Return the data exactly, without pictures.
* * * * * * * * *
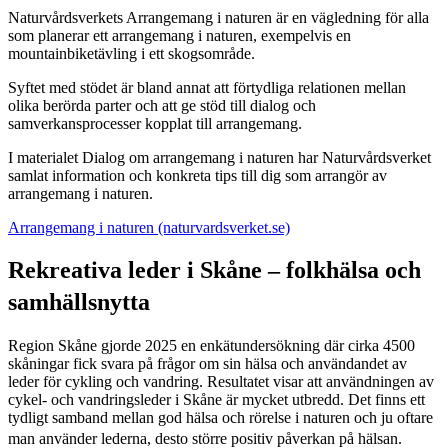
Naturvårdsverkets Arrangemang i naturen är en vägledning för alla
som planerar ett arrangemang i naturen, exempelvis en
mountainbiketävling i ett skogsområde.
Syftet med stödet är bland annat att förtydliga relationen mellan
olika berörda parter och att ge stöd till dialog och
samverkansprocesser kopplat till arrangemang.
I materialet Dialog om arrangemang i naturen har Naturvårdsverket
samlat information och konkreta tips till dig som arrangör av
arrangemang i naturen.
Arrangemang i naturen (naturvardsverket.se)
Rekreativa leder i Skåne – folkhälsa och
samhällsnytta
Region Skåne gjorde 2025 en enkätundersökning där cirka 4500
skåningar fick svara på frågor om sin hälsa och användandet av
leder för cykling och vandring. Resultatet visar att användningen av
cykel- och vandringsleder i Skåne är mycket utbredd. Det finns ett
tydligt samband mellan god hälsa och rörelse i naturen och ju oftare
man använder lederna, desto större positiv påverkan på hälsan.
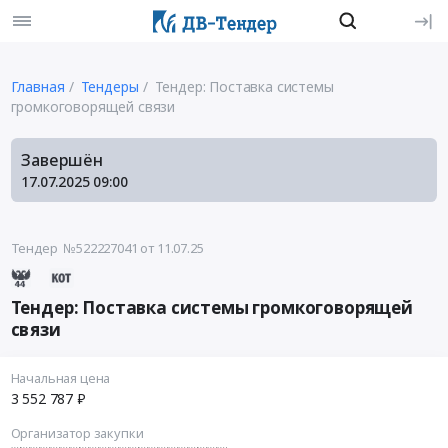
Главная
Тендеры
Тендер: Поставка системы
громкоговорящей связи
Завершён
17.07.2025
09:00
Тендер №522227041
от 11.07.25
Тендер: Поставка системы громкоговорящей
связи
Начальная цена
3 552 787 ₽
Организатор закупки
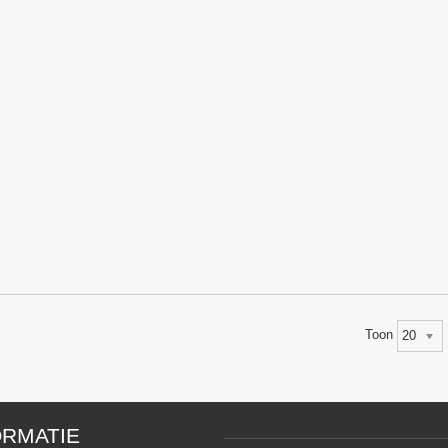
Toon
20
ORMATIE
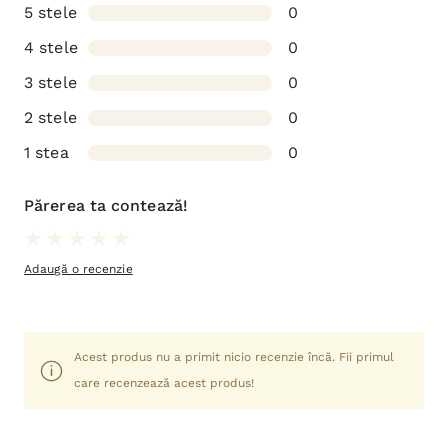
5 stele
0
4 stele
0
3 stele
0
2 stele
0
1 stea
0
Părerea ta contează!
Adaugă o recenzie
Acest produs nu a primit nicio recenzie încă. Fii primul
care recenzează acest produs!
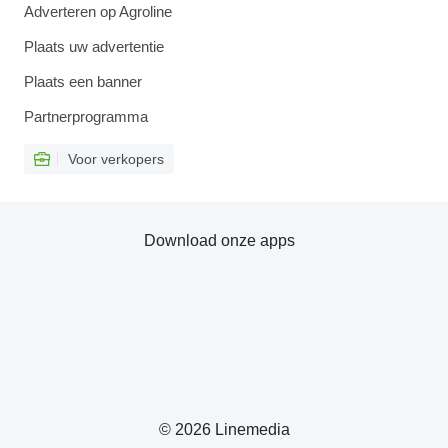
Adverteren op Agroline
Plaats uw advertentie
Plaats een banner
Partnerprogramma
Voor verkopers
Download onze apps
© 2026 Linemedia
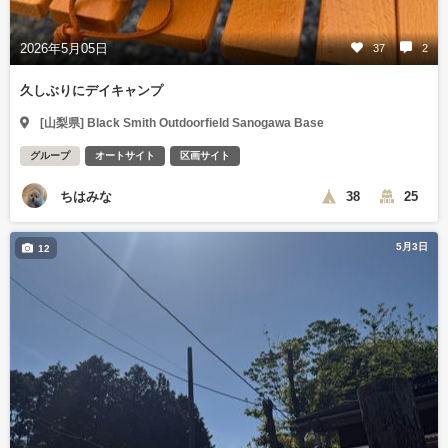
2026年5月05日
37
2
久しぶりにデイキャンプ
[山梨県] Black Smith Outdoorfield Sanogawa Base
グループ
オートサイト
区画サイト
ちはみな
38
25
5月3日
12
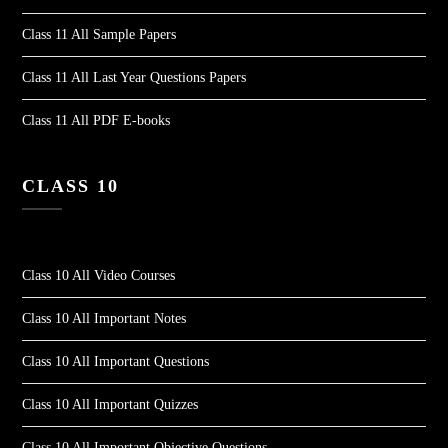
Class 11 All Sample Papers
Class 11 All Last Year Questions Papers
Class 11 All PDF E-books
CLASS 10
Class 10 All Video Courses
Class 10 All Important Notes
Class 10 All Important Questions
Class 10 All Important Quizzes
Class 10 All Important Objective Questions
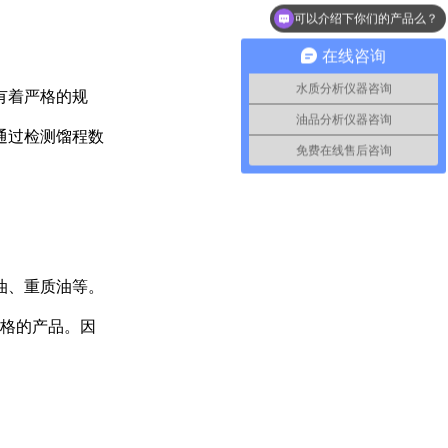
可以介绍下你们的产品么？
在线咨询
水质分析仪器咨询
有着严格的规
油品分析仪器咨询
通过检测馏程数
免费在线售后咨询
溶解氧分析仪TP150
油、重质油等。
规格的产品。因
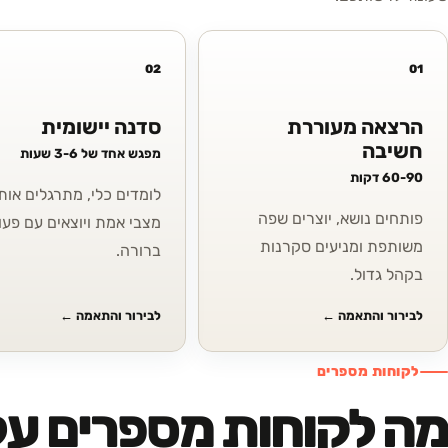
02
01
הרצאה מעוררת
סדנה יישומית
חשיבה
מפגש אחד של 3-6 שעות
60-90 דקות
לומדים כלי, מתרגלים אותו
פותחים נושא, יוצרים שפה
מצבי אמת ויוצאים עם פעו
משותפת ומניעים סקרנות
ברורה.
בקהל גדול.
לבירור והתאמה
←
לבירור והתאמה
←
לקוחות מספרים
מה לקוחות מספרים על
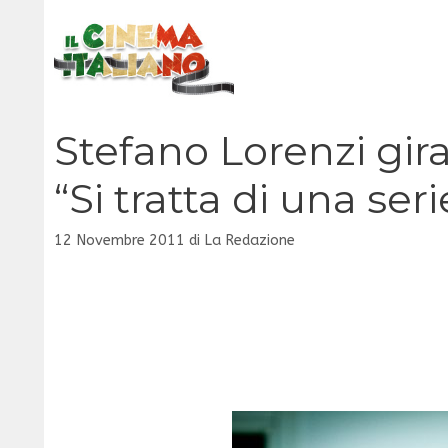
Vai
al
contenuto
Stefano Lorenzi gira
“Si tratta di una se
12 Novembre 2011
di
La Redazione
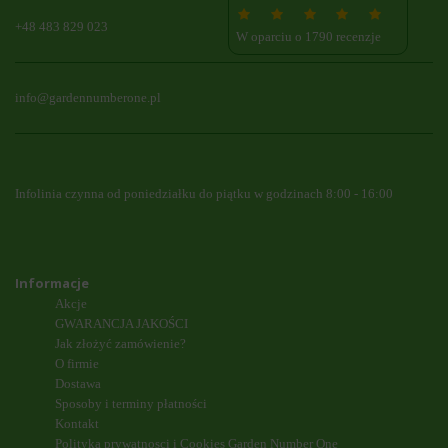
+48 483 829 023
W oparciu o 1790 recenzje
info@gardennumberone.pl
Infolinia czynna od poniedziałku do piątku w godzinach 8:00 - 16:00
Informacje
Akcje
GWARANCJA JAKOŚCI
Jak złożyć zamówienie?
O firmie
Dostawa
Sposoby i terminy płatności
Kontakt
Polityka prywatnosci i Cookies Garden Number One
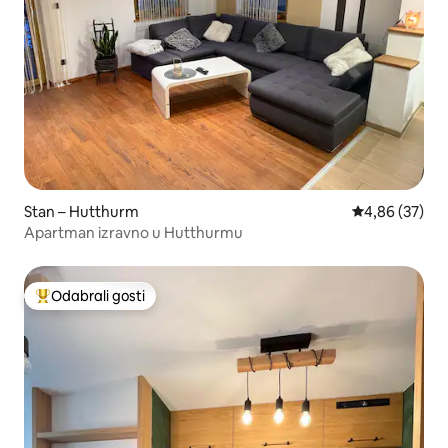
Stan – Hutthurm
Prosječna ocje
4,86 (37)
Apartman izravno u Hutthurmu
Odabrali gosti
Među najviše rangiranima s oznakom „Odabrali gosti”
* * * * * * * * *
EXERCISE OUTPUT.
Naturvårdsverkets Arrangemang i naturen är en vägledning för alla
som planerar ett arrangemang i naturen, exempelvis en
mountainbiketävling i ett skogsområde.
Syftet med stödet är bland annat att förtydliga relationen mellan
olika berörda parter och att ge stöd till dialog och
samverkansprocesser kopplat till arrangemang.
I materialet Dialog om arrangemang i naturen har Naturvårdsverket
samlat information och konkreta tips till dig som arrangör av
arrangemang i naturen.
Arrangemang i naturen (naturvardsverket.se)
Rekreativa leder i Skåne – folkhälsa och
samhällsnytta
Region Skåne gjorde 2025 en enkätundersökning där cirka 4500
skåningar fick svara på frågor om sin hälsa och användandet av
leder för cykling och vandring. Resultatet visar att användningen av
cykel- och vandringsleder i Skåne är mycket utbredd. Det finns ett
tydligt samband mellan god hälsa och rörelse i naturen och ju oftare
man använder lederna, desto större positiv påverkan på hälsan.
Главная
Тендеры
Тендер: Поставка системы
громкоговорящей связи
Завершён
17.07.2025
09:00
Тендер №522227041
от 11.07.25
Тендер: Поставка системы громкоговорящей
связи
Начальная цена
3 552 787 ₽
Организатор закупки
Toon
20
ORMATIE
5 stele
0
4 stele
0
3 stele
0
2 stele
0
1 stea
0
Părerea ta contează!
Adaugă o recenzie
Acest produs nu a primit nicio recenzie încă. Fii primul
care recenzează acest produs!
Adverteren op Agroline
Plaats uw advertentie
Plaats een banner
Partnerprogramma
Voor verkopers
Download onze apps
© 2026 Linemedia
2026年5月05日
37
2
久しぶりにデイキャンプ
[山梨県] Black Smith Outdoorfield Sanogawa Base
グループ
オートサイト
区画サイト
ちはみな
38
25
5月3日
12
Class 11 All Sample Papers
Class 11 All Last Year Questions Papers
Class 11 All PDF E-books
CLASS 10
Class 10 All Video Courses
Class 10 All Important Notes
Class 10 All Important Questions
Class 10 All Important Quizzes
Class 10 All Important Objective Questions
可以介绍下你们的产品么？
在线咨询
水质分析仪器咨询
有着严格的规
油品分析仪器咨询
通过检测馏程数
免费在线售后咨询
溶解氧分析仪TP150
油、重质油等。
规格的产品。因
02
01
הרצאה מעוררת
סדנה יישומית
חשיבה
מפגש אחד של 3-6 שעות
60-90 דקות
לומדים כלי, מתרגלים אותו
פותחים נושא, יוצרים שפה
מצבי אמת ויוצאים עם פעו
משותפת ומניעים סקרנות
ברורה.
בקהל גדול.
לבירור והתאמה
←
לבירור והתאמה
←
לקוחות מספרים
מה לקוחות מספרים על
Vai
al
contenuto
Stefano Lorenzi gira
“Si tratta di una se
12 Novembre 2011
di
La Redazione
+48 483 829 023
W oparciu o 1790 recenzje
info@gardennumberone.pl
Infolinia czynna od poniedziałku do piątku w godzinach 8:00 - 16:00
Informacje
Akcje
GWARANCJA JAKOŚCI
Jak złożyć zamówienie?
O firmie
Dostawa
Sposoby i terminy płatności
Kontakt
Polityka prywatnosci i Cookies Garden Number One
Stan – Hutthurm
Prosječna ocje
4,86 (37)
Apartman izravno u Hutthurmu
Odabrali gosti
Među najviše rangiranima s oznakom „Odabrali gosti”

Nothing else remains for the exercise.